» RECORDS FOR THE TASK:
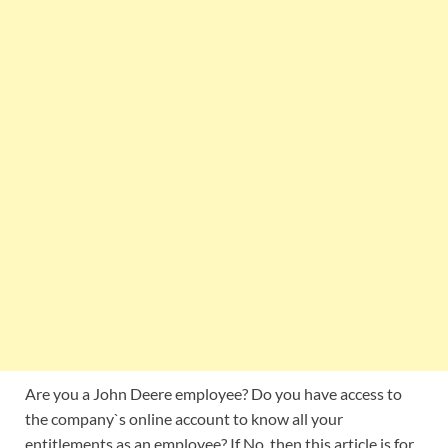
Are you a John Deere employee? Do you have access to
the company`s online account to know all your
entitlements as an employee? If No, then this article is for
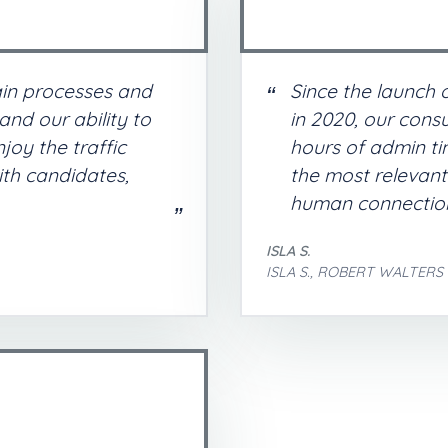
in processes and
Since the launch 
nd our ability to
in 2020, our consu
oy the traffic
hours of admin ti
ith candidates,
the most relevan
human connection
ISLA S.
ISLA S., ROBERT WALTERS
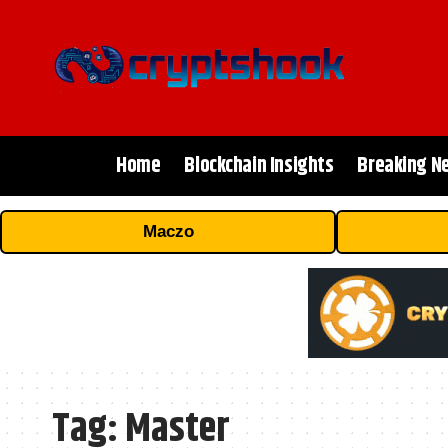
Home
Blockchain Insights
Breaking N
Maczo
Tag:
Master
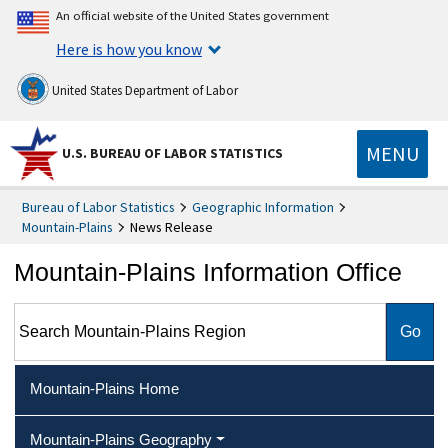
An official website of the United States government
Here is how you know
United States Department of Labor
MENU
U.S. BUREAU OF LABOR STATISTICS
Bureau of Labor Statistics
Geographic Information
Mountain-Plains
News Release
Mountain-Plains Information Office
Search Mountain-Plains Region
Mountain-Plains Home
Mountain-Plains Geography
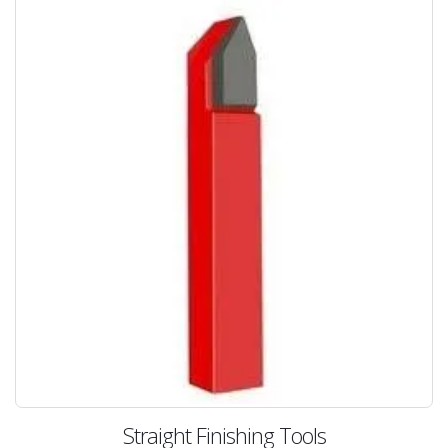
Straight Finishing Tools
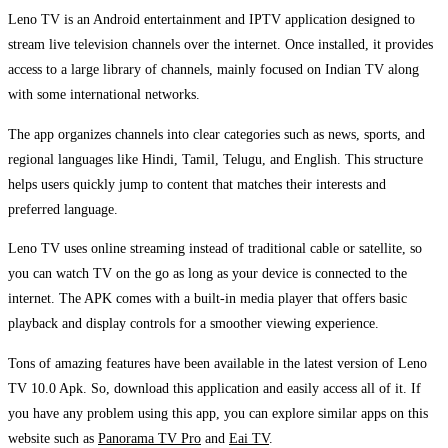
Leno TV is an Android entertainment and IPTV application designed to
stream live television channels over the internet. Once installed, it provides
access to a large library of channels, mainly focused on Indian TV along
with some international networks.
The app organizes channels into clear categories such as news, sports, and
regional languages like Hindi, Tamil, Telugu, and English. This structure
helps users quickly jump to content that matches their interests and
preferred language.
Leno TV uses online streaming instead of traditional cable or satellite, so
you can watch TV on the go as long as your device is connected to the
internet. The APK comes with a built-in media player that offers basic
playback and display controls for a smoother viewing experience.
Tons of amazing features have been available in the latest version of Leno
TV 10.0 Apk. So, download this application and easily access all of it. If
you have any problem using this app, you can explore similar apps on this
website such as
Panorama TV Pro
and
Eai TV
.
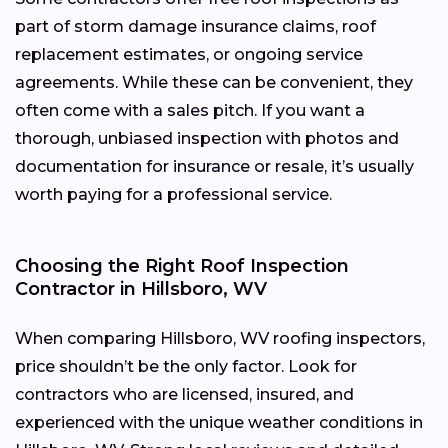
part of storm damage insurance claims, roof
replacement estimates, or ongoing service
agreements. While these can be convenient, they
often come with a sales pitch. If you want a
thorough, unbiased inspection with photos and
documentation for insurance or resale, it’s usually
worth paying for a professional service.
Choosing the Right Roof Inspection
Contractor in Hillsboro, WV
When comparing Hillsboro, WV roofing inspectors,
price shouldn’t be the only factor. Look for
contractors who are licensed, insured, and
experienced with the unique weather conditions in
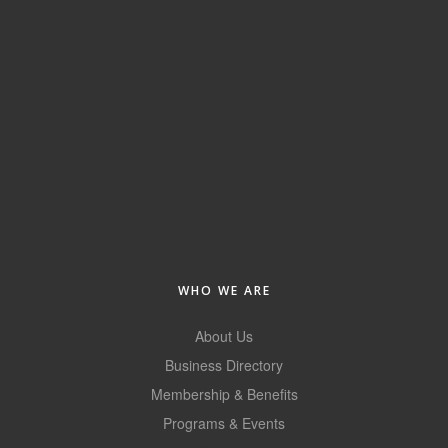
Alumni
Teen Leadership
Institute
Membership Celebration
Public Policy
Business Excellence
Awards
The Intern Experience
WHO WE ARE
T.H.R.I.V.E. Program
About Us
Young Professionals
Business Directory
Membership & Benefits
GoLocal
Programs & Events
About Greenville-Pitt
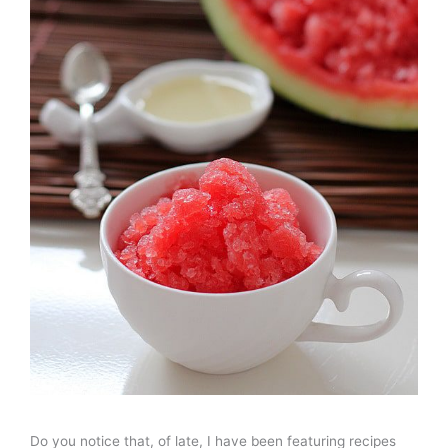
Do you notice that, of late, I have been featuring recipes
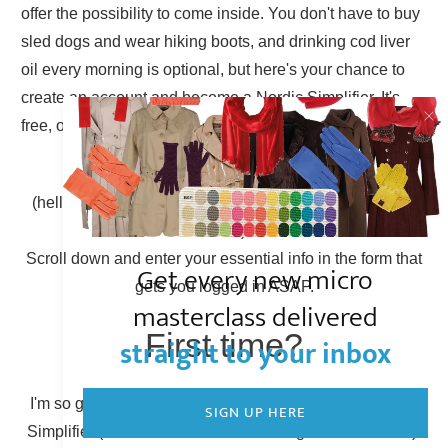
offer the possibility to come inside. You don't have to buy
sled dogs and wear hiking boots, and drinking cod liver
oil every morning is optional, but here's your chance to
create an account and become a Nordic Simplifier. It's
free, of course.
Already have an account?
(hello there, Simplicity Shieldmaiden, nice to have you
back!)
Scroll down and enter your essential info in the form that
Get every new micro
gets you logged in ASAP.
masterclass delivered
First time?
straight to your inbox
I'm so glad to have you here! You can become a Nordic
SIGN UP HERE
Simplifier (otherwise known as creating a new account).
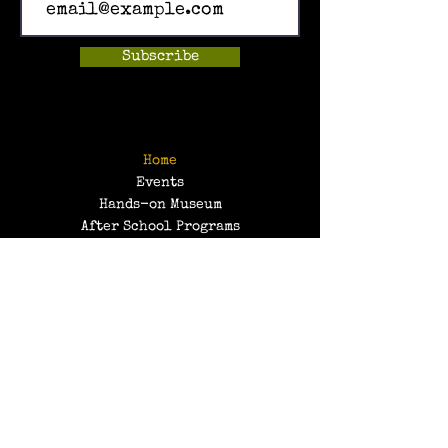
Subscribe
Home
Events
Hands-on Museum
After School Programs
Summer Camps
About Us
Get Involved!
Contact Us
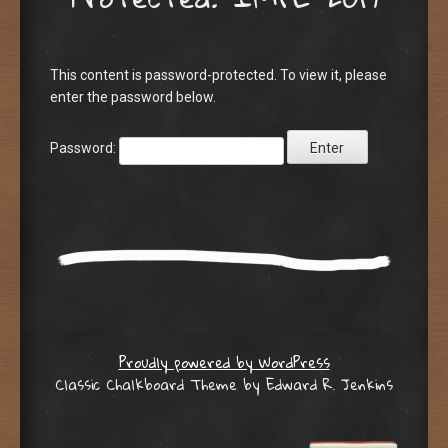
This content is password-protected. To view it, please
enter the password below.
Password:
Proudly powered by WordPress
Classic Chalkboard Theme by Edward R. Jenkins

» WORK ORDER: Repeat the records exactly, without the pictures.

» THE COMPLETED TASK:
Are you a John Deere employee? Do you have access to
the company`s online account to know all your
entitlements as an employee? If No, then this article is for
in processes and
Since the launch 
nd our ability to
in 2020, our consu
oy the traffic
hours of admin ti
ith candidates,
the most relevan
human connection
ISLA S.
ISLA S., ROBERT WALTERS
Home
Blockchain Insights
Breaking N
Maczo
Tag:
Master
An official website of the United States government
Here is how you know
United States Department of Labor
MENU
U.S. BUREAU OF LABOR STATISTICS
Bureau of Labor Statistics
Geographic Information
Mountain-Plains
News Release
Mountain-Plains Information Office
Search Mountain-Plains Region
Mountain-Plains Home
Mountain-Plains Geography
Straight Finishing Tools
Leno TV is an Android entertainment and IPTV application designed to
stream live television channels over the internet. Once installed, it provides
access to a large library of channels, mainly focused on Indian TV along
with some international networks.
The app organizes channels into clear categories such as news, sports, and
regional languages like Hindi, Tamil, Telugu, and English. This structure
helps users quickly jump to content that matches their interests and
preferred language.
Leno TV uses online streaming instead of traditional cable or satellite, so
you can watch TV on the go as long as your device is connected to the
internet. The APK comes with a built-in media player that offers basic
playback and display controls for a smoother viewing experience.
Tons of amazing features have been available in the latest version of Leno
TV 10.0 Apk. So, download this application and easily access all of it. If
you have any problem using this app, you can explore similar apps on this
website such as
Panorama TV Pro
and
Eai TV
.
part of storm damage insurance claims, roof
replacement estimates, or ongoing service
agreements. While these can be convenient, they
often come with a sales pitch. If you want a
thorough, unbiased inspection with photos and
documentation for insurance or resale, it’s usually
worth paying for a professional service.
Choosing the Right Roof Inspection
Contractor in Hillsboro, WV
When comparing Hillsboro, WV roofing inspectors,
price shouldn’t be the only factor. Look for
contractors who are licensed, insured, and
experienced with the unique weather conditions in
Alumni
Teen Leadership
Institute
Membership Celebration
Public Policy
Business Excellence
Awards
The Intern Experience
WHO WE ARE
T.H.R.I.V.E. Program
About Us
Young Professionals
Business Directory
Membership & Benefits
GoLocal
Programs & Events
About Greenville-Pitt
Do you notice that, of late, I have been featuring recipes
offer the possibility to come inside. You don't have to buy
sled dogs and wear hiking boots, and drinking cod liver
oil every morning is optional, but here's your chance to
create an account and become a Nordic Simplifier. It's
free, of course.
Already have an account?
(hello there, Simplicity Shieldmaiden, nice to have you
back!)
Scroll down and enter your essential info in the form that
Get every new micro
gets you logged in ASAP.
masterclass delivered
First time?
straight to your inbox
I'm so glad to have you here! You can become a Nordic
SIGN UP HERE
Simplifier (otherwise known as creating a new account).
Subscribe
Home
Events
Hands-on Museum
After School Programs
Summer Camps
About Us
Get Involved!
Contact Us
This content is password-protected. To view it, please
enter the password below.
Password:
Proudly powered by WordPress
Classic Chalkboard Theme by Edward R. Jenkins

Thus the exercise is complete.